Krisis perkreditan yang mengglobal tersebut pada mulanya berasal dari tindakan The Fed pada 2003 yang menurunkan suku bunganya menjadi 1%. Itu merupakan suku bunga terendah di Amerika selama 50 tahun terakhir. Kebijakan The Fed—saat itu di bawah kepemimpinan Alan Greenspan—menurunkan suku bunga merupakan respons bank central Amerika tersebut terhadap kondisi perekonomian AS yang dilanda resesi berkepanjangan. Kondisi resesi di AS juga melanda wilayah-wilayah lain, sehingga bank central di negara-negara tersebut juga menurunkan tingkat suku bunganya.
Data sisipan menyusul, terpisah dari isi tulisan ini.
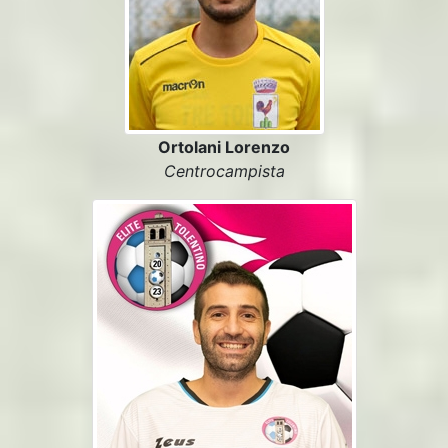
Ortolani Lorenzo
Centrocampista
Di sinilah kemudian sejarah berulang. Prinsip yang menyatakan bahwa high return pasti dibayangi dengan high risk sekali lagi terbukti. Para penyedia mortgage di AS tidak menyadari bahwa harga perumahan saat subprime mortgage marak tersebut sudah merupakan inflated price. Persis seperti harga properti di Indonesia menjelang kisis moneter 1997 lalu.
Yang membuat krisis subprime mortgage di AS ini menjalar ke seluruh belahan dunia adalah sekuritisasi subprime mortgage yang dilakukan bank-bank pemberi kredit pemilikan rumah (KPR) guna mendapatkan pendanaan bagi pengembangan bisnisnya. Sekuritas berupa mortgage backed securities (MBS) dan collateralized debt obligations (CDO) ini pada masa kejayaannya sangat likuid dan beredar ke seluruh dunia.
Saat ekonomi negara Paman Sam ini ternyata tidak sembuh juga dari “demamnya”, korban-korban mulai berjatuhan. Korbannya itu yang terkait langsung dengan mortgage, yaitu bank bank dan lembaga keuangan nonbank di AS yang memberikan KPR dan juga investor institusi pemegang MBS dan CDO yang tersebar di seluruh dunia, baik itu perbankan maupun investor institusi lain seperti hedge funds.
Citigroup, bank keempat terbesar di AS, mengalami kerugian sebesar US$9,83 miliar pada kuartal keempat 2007 dari eksposur mereka pada subprime mortgage dan derivatifnya. Untuk menghindari ke¬bangkrutan, Citigroup telah mengundang Abu Dhabi Investment Authority untuk menginjeksikan dananya sebesar US$7,5 miliar. Dengan investasi tersebut, Abu Dhabi Investment Authority menguasai 4,9% saham Citigroup.
Bank besar lain yang juga menjadi korban adalah UBS. Investment bank yang berkantor pusat di Swiss ini mengalami kerugian sebesar US$12,6 miliar akibat produk-produk yang terkait dengan subprime mortgage. Akibat kerugian itu, UBS pun memerlukan injeksi modal baru. Pemerintah Singapura melalui investment arm-nya, yaitu The Government of Singapore Investment Inc., menyuntikkan modal sebesar US$9,75 miliar atau menguasai 9% saham UBS.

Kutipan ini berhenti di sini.